Gating Your LLM Eval Rubric with Evidence

Part 2: Managing Your LLM Eval Rubric Like Code

Promptory’s staged releases, evidence documents, and release gates let you attach eval results to a rubric candidate and block promotion until that evidence passes. This post shows the workflow step by step. The full example is in examples/evals2.py.

The Gate Declaration

Add a release_gates block to promptspec.yaml before releasing any candidates:

files:
  - rubric.yaml
required_variables:
  - criteria
max_file_bytes: 100000
release_gates:
  evidence:
    - kind: eval
      name: eval-run
      required_status: pass

Any promotion attempt that lacks an evidence document of kind: eval, name: eval-run, and status: pass raises PromptGateError and leaves current.json unchanged.

Step 1: Stage a Candidate

A staged release writes an immutable snapshot under versions/ without updating current.json. The active version is unaffected while the candidate is evaluated.

from promptory.manager import PromptManager

manager = PromptManager("prompts")

draft = manager.prompts_dir / "drafts" / "rubric.yaml.j2"
draft.write_text(BASIC_RUBRIC)

v1 = manager.release(
  bump="patch",
  variables={"criteria": "helpfulness"},
  staged=True,
)
# v0.0.1 exists in versions/ but current.json is unchanged.

Step 2: Attach Evidence

Load the staged rubric, run your eval harness, then write the results as an evidence document and attach it to the version.

from promptory import PromptStore
from promptory.evidence import add_evidence

store = PromptStore("prompts")
rubric = store.load("rubric.yaml", version=v1)

metrics = run_eval_harness(rubric)

evidence_doc = {
  "kind": "eval",
  "name": "eval-run",
  "status": "fail",          # below threshold: 60% accuracy
  "tool": "eval-harness",
  "created_at": "2026-05-28T12:00:00Z",
  "summary": "accuracy=60%",
  "metrics": metrics,
}
evidence_path.write_text(json.dumps(evidence_doc))
add_evidence(manager.spec(), v1, evidence_path)

Evidence is immutable once attached.

Step 3: Check the Gate

gate = manager.gate(v1)
# False — evidence status is fail, required pass
print(gate.passed)

v1 stays staged.

Step 4: Iterate

Revise the rubric draft and stage a new candidate.

draft.write_text(STRICT_RUBRIC)

v2 = manager.release(
  bump="patch",
  variables={"criteria": "helpfulness"},
  staged=True,
)

rubric_v2 = store.load("rubric.yaml", version=v2)
metrics_v2 = run_eval_harness(rubric_v2)

evidence_doc_v2 = {
  "kind": "eval",
  "name": "eval-run",
  "status": "pass",          # 100% accuracy clears the threshold
  "tool": "eval-harness",
  "created_at": "2026-05-28T13:00:00Z",
  "summary": "accuracy=100%",
  "metrics": metrics_v2,
}
add_evidence(manager.spec(), v2, evidence_path_v2)

gate_v2 = manager.gate(v2)
print(gate_v2.passed)   # True

Step 5: Compare Evidence

compare_evidence diffs the attached evidence between two versions.

from promptory.evidence import compare_evidence

comparison = compare_evidence(manager.spec(), v1, v2)

for change in comparison.changes:
  print(f"[{change.kind}] {change.name}: \
    {change.before_status} -> {change.after_status}")
  for metric in change.metrics:
    print(f"  {metric.name}: {metric.before} -> {metric.after}")

Output:

[eval] eval-run: fail -> pass
  accuracy: 0.6 -> 1.0
  false_positive_rate: 1.0 -> 0.0
  mean_score: 4.6 -> 3.4

Step 6: Promote

require_gates=True makes the gate check part of the promotion call.
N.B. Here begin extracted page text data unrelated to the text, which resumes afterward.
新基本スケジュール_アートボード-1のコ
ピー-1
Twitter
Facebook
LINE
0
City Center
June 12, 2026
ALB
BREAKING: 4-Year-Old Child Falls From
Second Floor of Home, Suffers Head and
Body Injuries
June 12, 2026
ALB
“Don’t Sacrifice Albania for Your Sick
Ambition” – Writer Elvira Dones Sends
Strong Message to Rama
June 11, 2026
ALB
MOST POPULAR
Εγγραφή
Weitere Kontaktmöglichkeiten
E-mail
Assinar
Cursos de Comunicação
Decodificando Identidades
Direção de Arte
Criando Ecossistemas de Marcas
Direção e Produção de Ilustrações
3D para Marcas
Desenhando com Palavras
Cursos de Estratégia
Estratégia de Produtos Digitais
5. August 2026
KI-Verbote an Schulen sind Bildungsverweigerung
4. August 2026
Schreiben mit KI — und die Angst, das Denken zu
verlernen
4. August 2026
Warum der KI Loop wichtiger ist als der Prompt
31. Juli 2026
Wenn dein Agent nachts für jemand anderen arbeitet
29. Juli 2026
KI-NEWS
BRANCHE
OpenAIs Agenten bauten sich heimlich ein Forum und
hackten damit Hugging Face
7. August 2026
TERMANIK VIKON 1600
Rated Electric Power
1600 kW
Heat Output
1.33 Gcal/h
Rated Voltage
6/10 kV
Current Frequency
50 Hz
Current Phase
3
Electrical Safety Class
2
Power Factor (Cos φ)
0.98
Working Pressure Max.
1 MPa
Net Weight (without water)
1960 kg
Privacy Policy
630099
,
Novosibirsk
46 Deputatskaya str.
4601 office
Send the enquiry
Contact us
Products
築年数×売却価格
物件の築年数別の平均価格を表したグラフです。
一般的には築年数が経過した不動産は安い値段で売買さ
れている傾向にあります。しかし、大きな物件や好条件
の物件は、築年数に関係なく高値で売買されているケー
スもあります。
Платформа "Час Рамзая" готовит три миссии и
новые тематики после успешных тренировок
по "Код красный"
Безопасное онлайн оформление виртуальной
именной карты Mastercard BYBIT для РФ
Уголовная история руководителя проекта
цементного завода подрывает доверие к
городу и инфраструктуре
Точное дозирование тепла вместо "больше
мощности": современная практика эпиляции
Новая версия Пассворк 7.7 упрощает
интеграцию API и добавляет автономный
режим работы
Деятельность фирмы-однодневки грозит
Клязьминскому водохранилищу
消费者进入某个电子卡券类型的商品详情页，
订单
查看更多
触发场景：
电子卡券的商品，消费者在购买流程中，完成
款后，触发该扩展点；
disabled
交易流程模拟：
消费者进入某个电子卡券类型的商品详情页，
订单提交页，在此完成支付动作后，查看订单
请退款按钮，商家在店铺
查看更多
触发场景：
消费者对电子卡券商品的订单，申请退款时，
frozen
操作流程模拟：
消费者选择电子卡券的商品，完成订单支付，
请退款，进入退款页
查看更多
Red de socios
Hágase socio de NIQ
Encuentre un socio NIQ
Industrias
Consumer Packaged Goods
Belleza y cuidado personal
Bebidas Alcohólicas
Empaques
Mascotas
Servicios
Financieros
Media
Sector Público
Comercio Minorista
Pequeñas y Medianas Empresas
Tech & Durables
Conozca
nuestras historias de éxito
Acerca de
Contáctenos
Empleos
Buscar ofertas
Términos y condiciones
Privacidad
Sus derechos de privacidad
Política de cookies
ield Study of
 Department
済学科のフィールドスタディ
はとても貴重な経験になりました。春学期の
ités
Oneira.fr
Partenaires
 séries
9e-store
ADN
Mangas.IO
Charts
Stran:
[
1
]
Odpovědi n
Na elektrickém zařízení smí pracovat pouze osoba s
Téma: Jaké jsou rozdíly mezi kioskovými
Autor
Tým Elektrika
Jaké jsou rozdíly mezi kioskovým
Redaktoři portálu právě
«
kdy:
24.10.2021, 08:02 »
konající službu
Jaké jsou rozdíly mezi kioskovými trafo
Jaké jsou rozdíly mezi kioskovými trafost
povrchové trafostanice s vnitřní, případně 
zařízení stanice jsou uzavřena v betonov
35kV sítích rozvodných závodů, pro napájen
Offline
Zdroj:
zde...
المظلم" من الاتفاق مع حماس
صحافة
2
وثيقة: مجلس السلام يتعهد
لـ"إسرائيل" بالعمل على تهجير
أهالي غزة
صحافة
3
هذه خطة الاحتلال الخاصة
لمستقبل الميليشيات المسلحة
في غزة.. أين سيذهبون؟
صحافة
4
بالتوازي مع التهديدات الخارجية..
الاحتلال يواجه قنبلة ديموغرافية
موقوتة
If evidence is missing or fails, the call raises PromptGateError and current.json is not updated.

manager.promote(v2, require_gates=True)
print(store.current_version())   # v0.0.2

v1 remains staged. v2 is now current.

Running the Example

uv run python examples/evals2.py

Expected output:

[v1 basic] staged v0.0.1
  accuracy=60%  fpr=100%  fnr=0%
  gate: FAIL - candidate stays staged

[v2 strict] staged v0.0.2
  accuracy=100%  fpr=0%  fnr=0%
  gate: PASS

Evidence comparison v0.0.1 -> v0.0.2:
  [eval] eval-run: fail -> pass
    accuracy: 0.6 -> 1.0
    false_positive_rate: 1.0 -> 0.0
    mean_score: 4.6 -> 3.4

Promoted v0.0.2 -> current: v0.0.2

What Promptory Does Not Do

Promptory stores and validates the evidence document shape. It does not run evals, call LLMs, define metric thresholds, or decide whether a rubric is correct.